■ **Task goal**: Your answer should be one number: how many lines of the records hold the string "that".

■ **Transcribed page contents**:
= Beginning of Section =

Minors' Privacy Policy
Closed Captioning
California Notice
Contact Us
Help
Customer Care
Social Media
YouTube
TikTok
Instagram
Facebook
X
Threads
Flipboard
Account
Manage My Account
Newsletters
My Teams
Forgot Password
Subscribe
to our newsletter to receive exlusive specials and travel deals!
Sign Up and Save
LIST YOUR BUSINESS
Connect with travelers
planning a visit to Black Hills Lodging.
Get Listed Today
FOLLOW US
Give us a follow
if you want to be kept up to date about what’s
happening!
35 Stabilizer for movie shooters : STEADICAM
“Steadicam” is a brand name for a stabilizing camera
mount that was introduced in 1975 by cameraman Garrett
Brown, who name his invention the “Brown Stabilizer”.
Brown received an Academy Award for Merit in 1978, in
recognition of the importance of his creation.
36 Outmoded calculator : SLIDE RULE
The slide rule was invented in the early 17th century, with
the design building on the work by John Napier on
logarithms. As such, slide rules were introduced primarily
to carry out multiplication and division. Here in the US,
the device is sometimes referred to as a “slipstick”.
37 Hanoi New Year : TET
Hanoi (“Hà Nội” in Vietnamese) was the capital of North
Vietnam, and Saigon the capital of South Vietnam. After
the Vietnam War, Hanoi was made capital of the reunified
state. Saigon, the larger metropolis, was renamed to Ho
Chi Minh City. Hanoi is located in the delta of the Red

= End of Section =
= Beginning of Section =

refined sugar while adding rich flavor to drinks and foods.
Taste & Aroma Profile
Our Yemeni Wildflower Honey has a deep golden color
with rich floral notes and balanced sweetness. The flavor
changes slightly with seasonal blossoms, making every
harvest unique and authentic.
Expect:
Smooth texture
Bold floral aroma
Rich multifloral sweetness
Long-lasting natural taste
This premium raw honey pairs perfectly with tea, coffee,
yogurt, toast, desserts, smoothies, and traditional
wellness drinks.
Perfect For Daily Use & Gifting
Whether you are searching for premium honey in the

= End of Section =
= Beginning of Section =

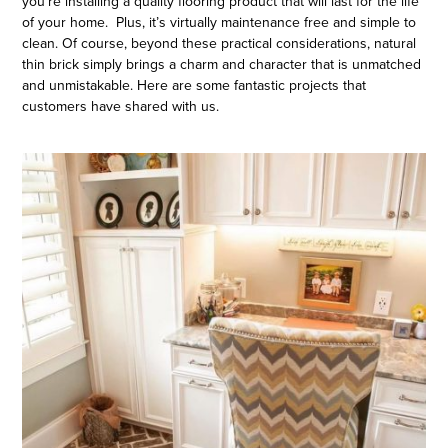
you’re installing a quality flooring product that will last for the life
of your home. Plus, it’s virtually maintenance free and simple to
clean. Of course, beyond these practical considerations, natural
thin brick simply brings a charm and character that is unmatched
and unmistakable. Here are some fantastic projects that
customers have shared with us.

= End of Section =

■ **Solution below**: 4